Breckling, B. und Verhoeven, R. (eds) (2004):

Risk Hazard Damage.
Specification of Criteria to Assess Environmental Impact of Genetically Modified Organisms.
Heft 01, 256 Seiten, Eur 20,00; ISBN 3-7843-3901-8

This volume presents twenty contributions of international experts in science and administration on:

- Expectations and anticipations of effects of genetically modified organisms (GMO)
- Novel aspects in environmental risk evaluation
- Legal aspects and monitoring
- Concepts of risk and perception in the society

While the industry attempts to turn the emerging properties of transgenic organisms into marketable products, the general public in Europe remains intransigently sceptical to accept genetically modified organisms as food or food ingredients.
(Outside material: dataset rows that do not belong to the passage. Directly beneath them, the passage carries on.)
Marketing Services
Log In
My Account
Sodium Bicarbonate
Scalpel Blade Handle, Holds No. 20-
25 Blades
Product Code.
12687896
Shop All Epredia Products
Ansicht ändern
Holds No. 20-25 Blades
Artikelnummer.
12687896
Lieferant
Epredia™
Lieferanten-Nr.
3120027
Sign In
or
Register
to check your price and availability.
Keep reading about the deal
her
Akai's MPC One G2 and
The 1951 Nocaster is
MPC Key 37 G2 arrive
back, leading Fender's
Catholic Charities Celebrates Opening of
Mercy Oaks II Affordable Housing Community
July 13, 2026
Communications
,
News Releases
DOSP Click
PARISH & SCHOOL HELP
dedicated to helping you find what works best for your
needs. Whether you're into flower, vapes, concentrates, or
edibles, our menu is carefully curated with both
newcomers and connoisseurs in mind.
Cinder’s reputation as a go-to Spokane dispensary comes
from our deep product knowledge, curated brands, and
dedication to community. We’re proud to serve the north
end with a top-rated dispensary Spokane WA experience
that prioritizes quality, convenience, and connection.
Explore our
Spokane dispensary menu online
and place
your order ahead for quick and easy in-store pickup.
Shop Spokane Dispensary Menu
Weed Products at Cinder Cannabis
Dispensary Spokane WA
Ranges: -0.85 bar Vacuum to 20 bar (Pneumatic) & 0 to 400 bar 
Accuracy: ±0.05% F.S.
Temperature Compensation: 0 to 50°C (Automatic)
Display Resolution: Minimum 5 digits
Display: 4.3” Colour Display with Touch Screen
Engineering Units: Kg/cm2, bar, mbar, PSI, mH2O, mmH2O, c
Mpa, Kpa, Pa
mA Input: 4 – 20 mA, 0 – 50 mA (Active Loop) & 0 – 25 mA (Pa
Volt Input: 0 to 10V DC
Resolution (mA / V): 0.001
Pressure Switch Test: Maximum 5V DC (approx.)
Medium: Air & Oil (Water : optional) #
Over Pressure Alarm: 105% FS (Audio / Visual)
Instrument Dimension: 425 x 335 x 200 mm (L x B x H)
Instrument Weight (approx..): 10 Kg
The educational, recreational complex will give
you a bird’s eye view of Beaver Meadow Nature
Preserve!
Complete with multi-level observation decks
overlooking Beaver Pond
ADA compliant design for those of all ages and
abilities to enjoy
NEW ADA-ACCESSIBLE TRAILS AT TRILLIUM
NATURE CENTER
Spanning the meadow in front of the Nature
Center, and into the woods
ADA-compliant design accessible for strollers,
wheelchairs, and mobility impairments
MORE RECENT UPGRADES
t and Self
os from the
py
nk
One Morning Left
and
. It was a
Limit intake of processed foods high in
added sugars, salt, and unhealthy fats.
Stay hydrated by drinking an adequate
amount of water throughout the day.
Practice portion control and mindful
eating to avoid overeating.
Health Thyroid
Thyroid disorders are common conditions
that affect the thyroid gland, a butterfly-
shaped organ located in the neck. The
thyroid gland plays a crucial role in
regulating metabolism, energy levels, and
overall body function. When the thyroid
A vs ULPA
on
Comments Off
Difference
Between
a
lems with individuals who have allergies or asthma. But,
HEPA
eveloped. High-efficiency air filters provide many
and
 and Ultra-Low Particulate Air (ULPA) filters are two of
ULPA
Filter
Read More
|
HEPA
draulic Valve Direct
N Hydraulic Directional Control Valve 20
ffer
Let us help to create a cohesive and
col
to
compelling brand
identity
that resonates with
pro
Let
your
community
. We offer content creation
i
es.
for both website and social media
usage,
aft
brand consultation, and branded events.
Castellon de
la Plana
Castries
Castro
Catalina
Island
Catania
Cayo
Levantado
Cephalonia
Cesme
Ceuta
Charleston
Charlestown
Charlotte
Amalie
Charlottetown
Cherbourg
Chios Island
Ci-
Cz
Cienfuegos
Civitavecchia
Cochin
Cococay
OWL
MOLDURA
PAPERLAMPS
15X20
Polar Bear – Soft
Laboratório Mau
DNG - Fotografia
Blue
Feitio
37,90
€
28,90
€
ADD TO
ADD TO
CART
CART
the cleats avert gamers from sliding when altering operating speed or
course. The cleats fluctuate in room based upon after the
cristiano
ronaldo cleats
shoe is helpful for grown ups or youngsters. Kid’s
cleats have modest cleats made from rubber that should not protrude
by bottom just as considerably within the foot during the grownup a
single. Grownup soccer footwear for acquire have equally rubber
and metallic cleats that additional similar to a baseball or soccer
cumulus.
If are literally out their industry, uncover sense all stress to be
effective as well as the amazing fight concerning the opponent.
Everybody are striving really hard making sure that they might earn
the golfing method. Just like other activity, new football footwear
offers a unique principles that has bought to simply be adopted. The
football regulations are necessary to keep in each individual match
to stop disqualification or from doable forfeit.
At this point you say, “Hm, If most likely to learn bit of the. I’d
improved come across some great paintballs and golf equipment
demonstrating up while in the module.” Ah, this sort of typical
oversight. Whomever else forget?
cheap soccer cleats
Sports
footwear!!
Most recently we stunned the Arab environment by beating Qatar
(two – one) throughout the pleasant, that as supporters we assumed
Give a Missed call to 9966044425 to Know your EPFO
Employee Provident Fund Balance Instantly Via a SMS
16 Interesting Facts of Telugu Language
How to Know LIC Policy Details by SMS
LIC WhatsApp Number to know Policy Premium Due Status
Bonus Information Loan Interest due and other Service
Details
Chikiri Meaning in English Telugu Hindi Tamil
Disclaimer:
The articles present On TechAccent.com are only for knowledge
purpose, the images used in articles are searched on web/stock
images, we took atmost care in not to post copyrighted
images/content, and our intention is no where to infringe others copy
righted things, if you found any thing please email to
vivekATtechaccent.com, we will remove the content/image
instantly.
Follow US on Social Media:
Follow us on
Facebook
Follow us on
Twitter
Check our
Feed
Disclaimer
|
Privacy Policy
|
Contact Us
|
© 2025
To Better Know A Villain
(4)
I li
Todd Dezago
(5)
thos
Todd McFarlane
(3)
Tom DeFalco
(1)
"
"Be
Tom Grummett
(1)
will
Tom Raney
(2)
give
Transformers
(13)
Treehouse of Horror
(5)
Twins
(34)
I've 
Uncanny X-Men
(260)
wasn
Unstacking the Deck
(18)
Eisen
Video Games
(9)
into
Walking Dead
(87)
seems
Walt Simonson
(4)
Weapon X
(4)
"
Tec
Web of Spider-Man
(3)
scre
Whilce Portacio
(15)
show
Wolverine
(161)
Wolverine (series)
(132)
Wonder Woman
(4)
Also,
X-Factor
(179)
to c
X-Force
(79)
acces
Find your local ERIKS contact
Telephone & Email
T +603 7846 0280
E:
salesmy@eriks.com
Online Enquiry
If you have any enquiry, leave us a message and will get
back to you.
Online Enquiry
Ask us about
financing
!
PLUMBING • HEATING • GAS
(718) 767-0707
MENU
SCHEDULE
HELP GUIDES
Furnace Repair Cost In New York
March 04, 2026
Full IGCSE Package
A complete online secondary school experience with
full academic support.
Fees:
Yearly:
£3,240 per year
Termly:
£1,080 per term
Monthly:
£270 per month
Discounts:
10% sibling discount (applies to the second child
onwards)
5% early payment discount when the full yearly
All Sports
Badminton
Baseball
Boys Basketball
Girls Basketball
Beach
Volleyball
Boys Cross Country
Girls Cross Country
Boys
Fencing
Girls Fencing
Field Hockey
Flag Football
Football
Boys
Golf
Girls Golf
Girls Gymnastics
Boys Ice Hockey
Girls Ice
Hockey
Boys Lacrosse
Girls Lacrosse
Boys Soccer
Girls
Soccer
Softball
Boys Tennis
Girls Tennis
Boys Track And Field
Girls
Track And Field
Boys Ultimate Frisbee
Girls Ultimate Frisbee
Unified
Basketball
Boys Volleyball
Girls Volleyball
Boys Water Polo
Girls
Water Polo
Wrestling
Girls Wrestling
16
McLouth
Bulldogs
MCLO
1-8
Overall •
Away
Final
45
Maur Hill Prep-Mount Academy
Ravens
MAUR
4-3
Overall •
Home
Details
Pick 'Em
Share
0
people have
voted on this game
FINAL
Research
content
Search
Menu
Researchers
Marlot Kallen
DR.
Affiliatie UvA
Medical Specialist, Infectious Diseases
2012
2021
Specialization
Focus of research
In the heated public debate on GMO scientific arguments are likely to be used instrumentally from various sides - either to advertise or to demonise. Despite the intensity of the controversies, an important basis of decision, a central reference point of judgement remains widely obscured: What measure can be used to decide whether an environmental change, brought about by a certain type of genetically modified organism, is harmful or not?

It was this deficit that encouraged the Specialist Group on Gene Ecology of the Ecological Society of Germany, Austria and Switzerland to invite experts in order to critically evaluate experiences with the use of genetically modified organisms in agriculture as well as to present the state of scientific knowledge to operationalise the concepts of risk, hazard and damage.